Creates a categorical mock variable based on specifications from variable_details.
Usage
create_cat_var(
var_row = NULL,
details_subset = NULL,
n = NULL,
seed = NULL,
df_mock = NULL,
var_raw = NULL,
cycle = NULL,
variable_details = NULL,
variables = NULL,
length = NULL,
proportions = NULL,
prop_NA = NULL,
prop_invalid = NULL
)Arguments
- var_row
data.frame. Single row from mock_data_config (for batch generation)
- details_subset
data.frame. Rows from mock_data_config_details (for batch generation)
- n
integer. Number of observations (for batch generation)
- seed
integer. Random seed for reproducibility. If NULL, uses global seed.
- df_mock
data.frame. Existing mock data (to check if variable already exists)
- var_raw
character. The RAW variable name (as it appears in source data)
- cycle
character. The cycle identifier (e.g., "cycle1", "HC1")
- variable_details
data.frame. Variable details metadata
- variables
data.frame. Variables metadata (optional, for validation)
- length
integer. The desired length of the mock data vector
- proportions
Proportions for category generation. Can be:
NULL (default): Uses uniform distribution across all categories
Named list: Maps category codes to proportions (e.g.,
list("1" = 0.25, "2" = 0.75))Numeric vector: Proportions in same order as categories appear in variable_details
If provided, overrides any proportion column in variable_details. Proportions will be normalized to sum to 1.
- prop_NA
numeric. Optional. Proportion of NA values (0 to 1). If NULL, no NAs introduced.
- prop_invalid
numeric. Optional. Proportion of invalid out-of-range category codes (0 to 1). If NULL, no invalid values generated.
Value
data.frame with one column (the new categorical variable), or NULL if:
Variable details not found
Variable already exists in df_mock
No categories found
Details
The function determines proportions in this priority order:
Explicit
proportionsparameter (if provided)proportioncolumn in variable_details (if present)Uniform distribution (default fallback)

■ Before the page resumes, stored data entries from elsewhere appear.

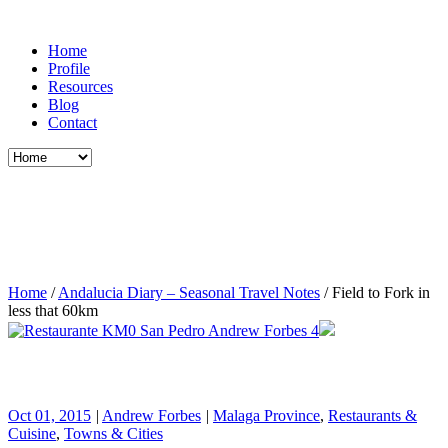
Home
Profile
Resources
Blog
Contact
Home
/
Andalucia Diary – Seasonal Travel Notes
/
Field to Fork in
less that 60km
Oct 01, 2015
|
Andrew Forbes
|
Malaga Province
,
Restaurants &
Cuisine
,
Towns & Cities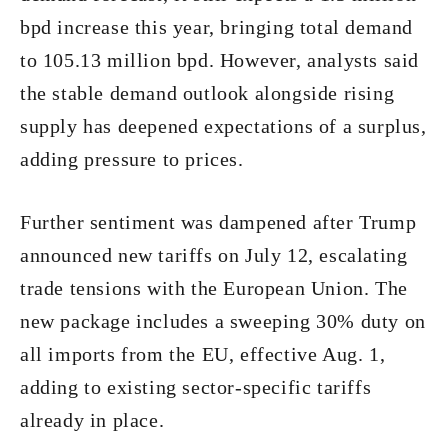
bpd increase this year, bringing total demand
to 105.13 million bpd. However, analysts said
the stable demand outlook alongside rising
supply has deepened expectations of a surplus,
adding pressure to prices.
Further sentiment was dampened after Trump
announced new tariffs on July 12, escalating
trade tensions with the European Union. The
new package includes a sweeping 30% duty on
all imports from the EU, effective Aug. 1,
adding to existing sector-specific tariffs
already in place.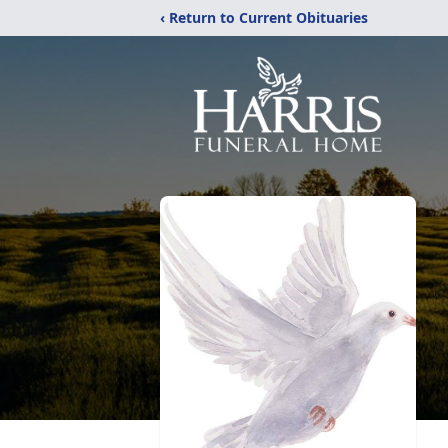
‹ Return to Current Obituaries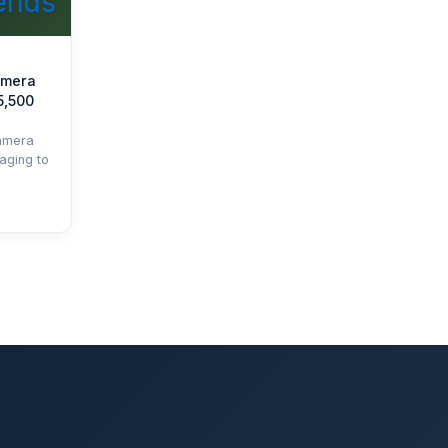
amera
5,500
amera
aging to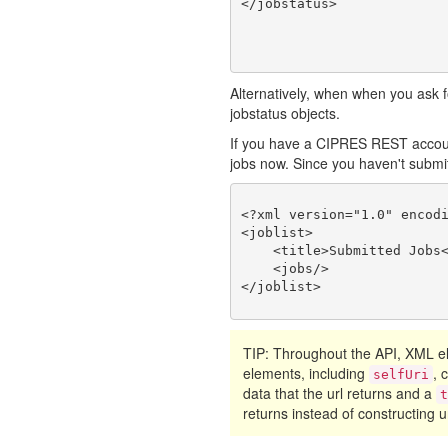
Alternatively, when when you ask fo
jobstatus objects.
If you have a CIPRES REST account
jobs now. Since you haven't submitte
<?xml version="1.0" encodi
<joblist>

    <title>Submitted Jobs<
    <jobs/>

TIP: Throughout the API, XML
elements, including
, 
selfUri
data that the url returns and a
returns instead of constructing ur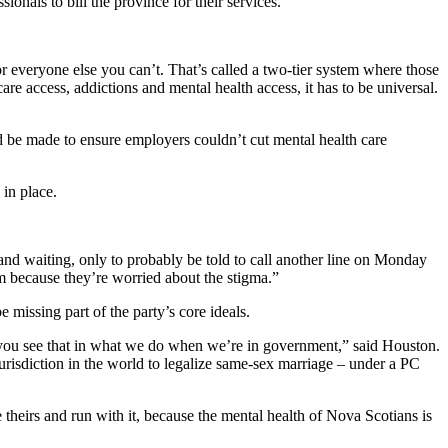
onals to bill the province for their services.
r everyone else you can’t. That’s called a two-tier system where those
re access, addictions and mental health access, it has to be universal.
d be made to ensure employers couldn’t cut mental health care
 in place.
d waiting, only to probably be told to call another line on Monday
m because they’re worried about the stigma.”
 missing part of the party’s core ideals.
d you see that in what we do when we’re in government,” said Houston.
risdiction in the world to legalize same-sex marriage – under a PC
 theirs and run with it, because the mental health of Nova Scotians is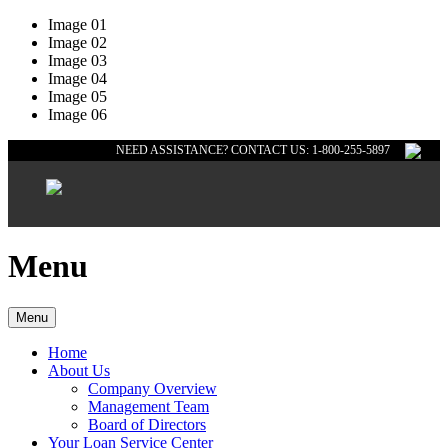
Image 01
Image 02
Image 03
Image 04
Image 05
Image 06
NEED ASSISTANCE? CONTACT US: 1-800-255-5897
Menu
Menu
Home
About Us
Company Overview
Management Team
Board of Directors
Your Loan Service Center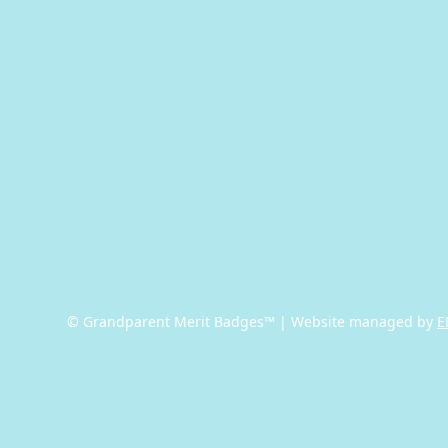
© Grandparent Merit Badges™ | Website managed by
E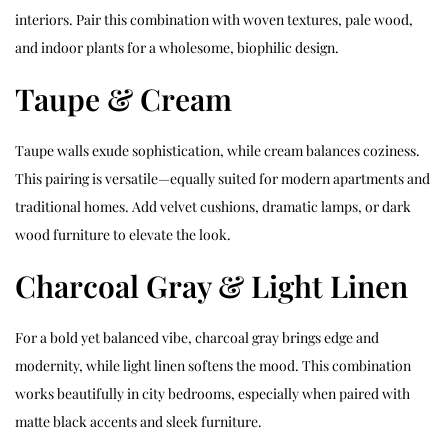
interiors. Pair this combination with woven textures, pale wood,
and indoor plants for a wholesome, biophilic design.
Taupe & Cream
Taupe walls exude sophistication, while cream balances coziness.
This pairing is versatile—equally suited for modern apartments and
traditional homes. Add velvet cushions, dramatic lamps, or dark
wood furniture to elevate the look.
Charcoal Gray & Light Linen
For a bold yet balanced vibe, charcoal gray brings edge and
modernity, while light linen softens the mood. This combination
works beautifully in city bedrooms, especially when paired with
matte black accents and sleek furniture.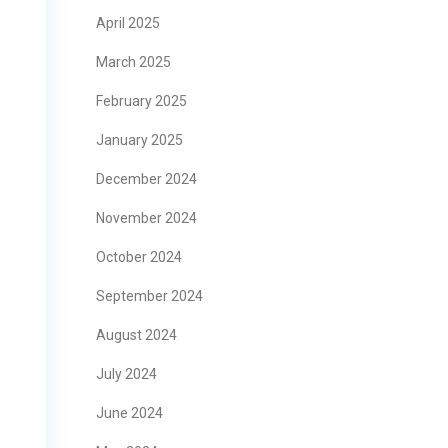
April 2025
March 2025
February 2025
January 2025
December 2024
November 2024
October 2024
September 2024
August 2024
July 2024
June 2024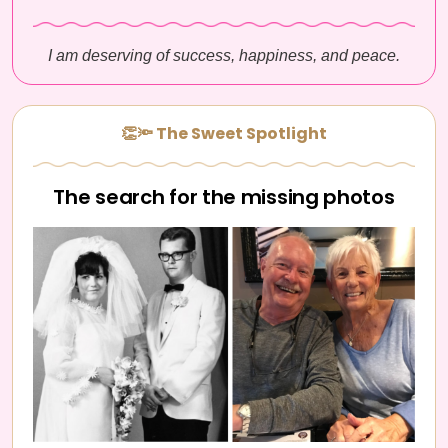
I am deserving of success, happiness, and peace.
👏🔦 The Sweet Spotlight
The search for the missing photos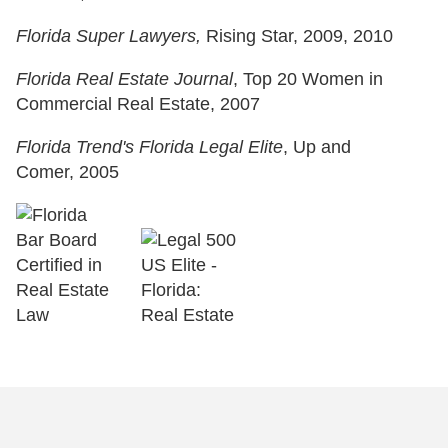
Florida Super Lawyers,
Rising Star, 2009, 2010
Florida Real Estate Journal
, Top 20 Women in
Commercial Real Estate, 2007
Florida Trend's Florida Legal Elite
, Up and
Comer, 2005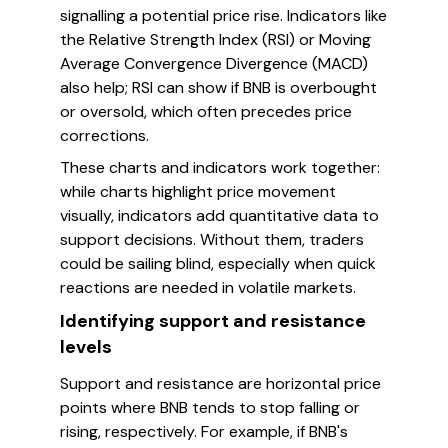
signalling a potential price rise. Indicators like
the Relative Strength Index (RSI) or Moving
Average Convergence Divergence (MACD)
also help; RSI can show if BNB is overbought
or oversold, which often precedes price
corrections.
These charts and indicators work together:
while charts highlight price movement
visually, indicators add quantitative data to
support decisions. Without them, traders
could be sailing blind, especially when quick
reactions are needed in volatile markets.
Identifying support and resistance
levels
Support and resistance are horizontal price
points where BNB tends to stop falling or
rising, respectively. For example, if BNB's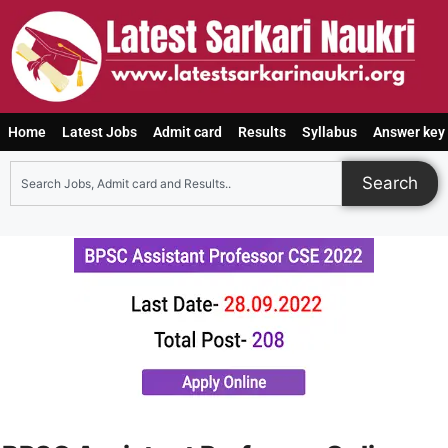
Home
Latest Jobs
Admit card
Results
Syllabus
Answer key
Search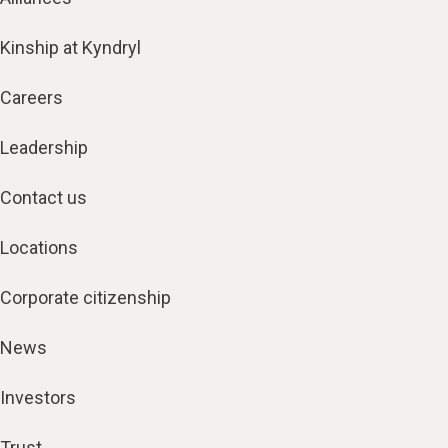
Kinship at Kyndryl
Careers
Leadership
Contact us
Locations
Corporate citizenship
News
Investors
Trust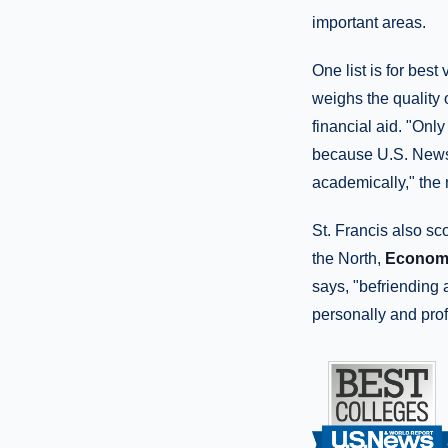
important areas.
One list is for best
weighs the quality 
financial aid. "Onl
because U.S. News 
academically," the
St. Francis also sc
the North,
Economi
says, "befriending 
personally and prof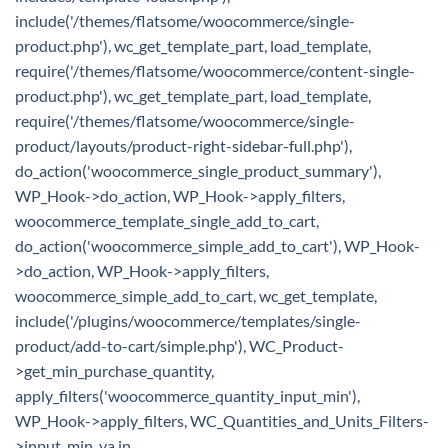
include('/themes/flatsome/woocommerce/single-
product.php'), wc_get_template_part, load_template,
require('/themes/flatsome/woocommerce/content-single-
product.php'), wc_get_template_part, load_template,
require('/themes/flatsome/woocommerce/single-
product/layouts/product-right-sidebar-full.php'),
do_action('woocommerce_single_product_summary'),
WP_Hook->do_action, WP_Hook->apply_filters,
woocommerce_template_single_add_to_cart,
do_action('woocommerce_simple_add_to_cart'), WP_Hook-
>do_action, WP_Hook->apply_filters,
woocommerce_simple_add_to_cart, wc_get_template,
include('/plugins/woocommerce/templates/single-
product/add-to-cart/simple.php'), WC_Product-
>get_min_purchase_quantity,
apply_filters('woocommerce_quantity_input_min'),
WP_Hook->apply_filters, WC_Quantities_and_Units_Filters-
>input_min_va in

Uses determine_proportions() helper to handle proportion logic cleanly.
Generates values using vectorized sample() for efficiency.
Type coercion (rType):
If the metadata contains an rType column, values will be coerced to the specified R type:
"factor": Converts to factor with levels from category codes (default for categorical)"character": Converts to character vector"integer": Converts to integer (for numeric category codes)"logical": Converts to logical (for TRUE/FALSE categories)Other types are passed through without coercion
This allows categorical variables to be returned as factors with proper levels,
or as other types appropriate to the data. If rType is not specified, defaults to character.
See also
Other generators:
create_con_var(),
create_date_var(),
create_survival_dates()
Examples
if (FALSE) { # \dontrun{
# Uniform distribution (no proportions specified)
result <- create_cat_var(
var_raw = "smoking",
cycle = "cycle1",
variable_details = variable_details,
length = 1000
)
# Custom proportions with named list (recommended)
result <- create_cat_var(
var_raw = "smoking",
cycle = "cycle1",
variable_details = variable_details,
proportions = list(
"1" = 0.25, # Daily smoker
"2" = 0.50, # Occasional smoker
"3" = 0.20, # Never smoked
"996" = 0.05 # Missing
),
length = 1000,
seed = 123
)
# Custom proportions with numeric vector
result <- create_cat_var(
var_raw = "smoking",
cycle = "cycle1",
variable_details = variable_details,
proportions = c(0.25, 0.50, 0.20, 0.05),
length = 1000,
seed = 123
)
# With data quality issues
result <- create_cat_var(
var_raw = "smoking",
cycle = "cycle1",
variable_details = variable_details,
proportions = list("1" = 0.3, "2" = 0.6, "3" = 0.1),
length = 1000,
prop_NA = 0.05,
prop_invalid = 0.02,
seed = 123
)
} # }